Tuesday, February 28, 2012

Does This Ever Sound Familiar: America Magazine Michigan Catholic Hospital to Face Union-Busting Charges

This article in the back issues of America brought back memories of my time on a picket line, a first lesson in the book of unions, utopians and Alinsky social justice lessons.  America Magazine Michigan Catholic Hospital to Face Union-Busting Charges
Just to let you know the rest of this story, the nurses reached a contract and withdrew its unfair labor practice complaint with the NLRB.
A Daughter of Charity affiliation and union busting allegations reminds me of a strike at O’Connor Hospital in the 1980’s. I read an article in the National Catholic Register this morning, Who Is Sister Carol Keehan? It brought me back to the subject of the Daughters of Charity.  I truly believe that name is a misnomer, given my experiences.  It lead me to do a search to see if I could find information about that strike at O’Connor Hospital in San Jose, CA where I was forced to walk when the union (a professional organization-not a large national organization) was busted.  Fred Long and West Coast Industrial Relations was hired by the Daughters of Charity (who I now refer to in a loving way, of course, as the Daughters of Chicanery****).  You can read about the tactics used here:  Consultants, lawyers, and the 'union free' movement in the USA .
It was a very sorry state for the bedside nurse, as they were caught in the middle of a war between an employer that did not want the nurse empowered to better the practice of professional nursing in their institutions (the more work one extracted from the nurse without increasing staff to lessen the burden or paying the nurse more via better benefits or pay or without giving the nurses more say in how the day to day care should operate) and a union that wished to push a feminist argument of comparable worth as an integral aspect of pay (how that could ever happen).  Because the nurses were forced out (they had to join the union to get the job in  down economy) by a lockout, they were forced to fight the fight.  Only after she found herself on the picket line, did the average nurse start to understand what a pawn she was.  Many tragedies occurred in the personal lives of nurses as it put horrible strains on their families, as their salaries were necessary. 
There was no social justice for the nurses.  Bishop DuMaine certainly did not feel obligated towards the nurses like he did farmworkers.  The Daughters of Charity did not see that they should have concern for their own nurses like they had for immigrants and field workers.  Nurses were not important in the general scheme of things.  The nurses were sold out, pure and simple.
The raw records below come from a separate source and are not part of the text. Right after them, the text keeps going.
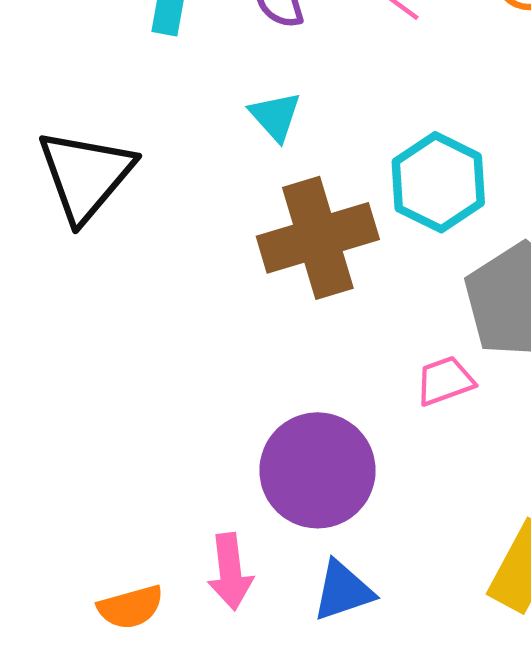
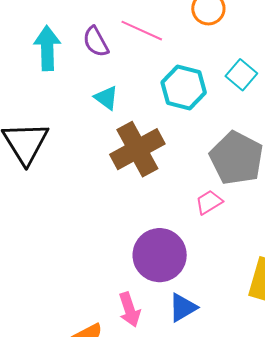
cyan hexagon: (438, 182) -> (184, 87), moved

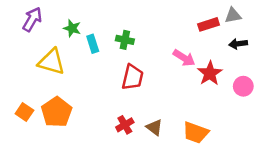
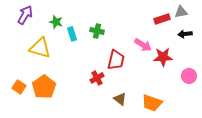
red star: (210, 73) -> (163, 57), turned 30
red trapezoid: (133, 77) -> (116, 60), moved
pink circle: (243, 86) -> (189, 76), moved
red cross: (125, 125) -> (97, 78), moved

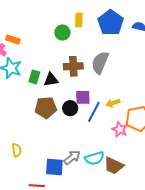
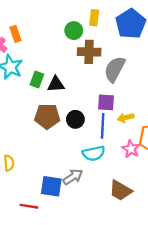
orange rectangle: (13, 40) -> (15, 34), turned 48
brown cross: (73, 66) -> (89, 52), moved
purple square: (83, 97) -> (106, 102), moved
blue line: (94, 112) -> (103, 126), turned -30
cyan semicircle: (94, 158) -> (94, 153), moved

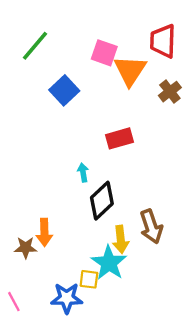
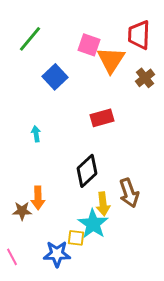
cyan arrow: (83, 172) -> (36, 134), moved

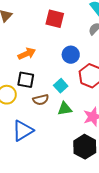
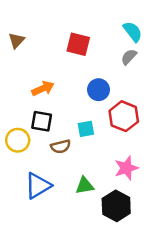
cyan square: (61, 86) -> (86, 129), turned 32
green triangle: (65, 109) -> (85, 186), moved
One should not be surprised how these programs of the social justice campaigns (such as the CCHD) of the USCCB have inflicted confusion and cooperation with organizations that oppose Catholic teaching like the Catholic Hospital Association. All this has resulted in the bringing of our traditional institutions to the brink of dropping  their Catholic identity, as appears to be the case in the Mercy Hospital system.(I direct the reader to the confusion and another stab at clarification by the Archbishop of San Francisco- Catholic Healthcare West becomes Dignity Health: What does it mean? )   They have made Saul Alinsky very proud as they show they can do it with the best of them.
Apparently, the Bishops had to finally talk about the subject in 2009 as cited in this blog of Fr. Robert Sirico, titled Comments in Our Sunday Visitor referring to Unions, yes. But When the Church is Employer .
Interestingly, guess who was on the working committee of the document: Respecting the Just Rights of Workers?  You guessed it, Sister Carol Keehan, DC!  The document is put together by the cheerleaders of CCHD.  The gist is that the management should not do union busting, and the workers should not be public about the conflict and draw the public attention to the the grievances.  The only weapon workers have is to put it in the press.  A employer-union clash in a non right-to-work situation is horrendous for the individual employee.  The paper does not address the fundamental issue of forcing any worker to join a union to work in their institutions.  The union and the administration are the only winners in such situations.  The document is pro union.  One thing I learned from the situation, I would never join a union again.
****I have known some very saintly Daughters of Charity who weeped at what their order was doing to the nurses.  May their souls rest in peace.